В спектакле, как старый могучий волк, он был «обложен» не семьей и даже не официальной царской Россией, боявшейся гения настолько, что она не решалась притеснять его.
Мукой и проклятьем Толстого был душевный разлад с собой, несовпадение идеального мечтания о скромном и чистом земном рае для людей, философии добровольного самосовершенствования с невозможностью осуществить идеал. Толстой был сыгран Ильинским не только страстно верующим, но страстно сомневающимся и приходящим в отчаянье от сомнений. Душа рвалась ввысь - мощный и трезвый разум не пускал. Вера оставалась неколебимой, а результаты ее ничтожны, смешны, осуществлены зачастую мелкими, корыстными, убогими людьми, жаждущими приобщения к славе всемирного гения. В спектакле, отделяя себя от своих последователей и толкователей, апостол говорил с высокомерием и гневом: «Я не толстовец. Я - Толстой».
С позиций толстовского всепонимания играл Ильинский большую сцену с крестьянами, с иронией принимая собственное поражение, чувствуя «тьмы и тьмы» этих Курносенковых и Клячкиных, их темноту, неистребимую в поколениях рабов корыстность, жалкую безнравственность и святой обман; тщету собственных усилий рублями и трешками, шитьем сапог и пахотой на мужицких скудных полях закрыть прорехи всенародной нищеты.

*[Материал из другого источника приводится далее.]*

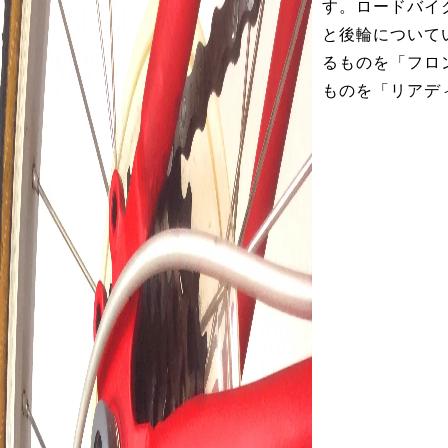
す。ロードバイ
と後輪について
るものを「フロ
ものを「リアデ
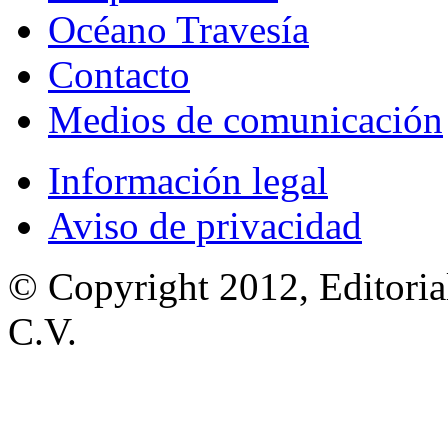
Océano Travesía
Contacto
Medios de comunicación
Información legal
Aviso de privacidad
© Copyright 2012, Editoria
C.V.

Уход был еще и последней, безнадежной попыткой проигравшего сражение бойца уже не томами проповедей, а собственным поступком достучаться до человечьих душ, доказать правоту идеи, на которую потрачена жизнь.
На протяжении всего спектакля актер и режиссер постоянно выводили своего героя за пределы, обозначенные стенами дома, -на волю, к людям, не святым, а живым и грешным. Помолодевшим и легким становился тогда Толстой.

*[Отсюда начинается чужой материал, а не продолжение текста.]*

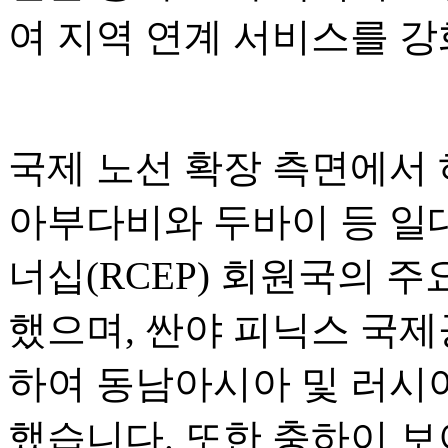
여 지역 연계 서비스를 
국제 노선 확장 측면에서
아부다비와 두바이 등 일
너십(RCEP) 회원국의 
했으며, 싼야 피닉스 국
하여 동남아시아 및 러시
했습니다. 또한 충하이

При абсолютном отсутствии сил физических (у исполнителя и героя), Ильинский в финале играл Толстого мыслящим ясно и полным духовных сил, следуя известному его суждению о том, что человек «старится», но «не стареет».
В спектакле великий старец уходил не для того, чтобы жить, как желал, нищенствовать или трудиться в Оптиной пустыни, в поселениях толстовцев на юге России.
Толстой шел умирать, как желал. Во исполнение все еще могучей своей воли, подобно изнемогшему старому Волку, совершить последний рывок к людям, соединиться с ними и окончить земные дни не в тишине дедовской Ясной Поляны, а в миру, среди людей, в самом сердце России.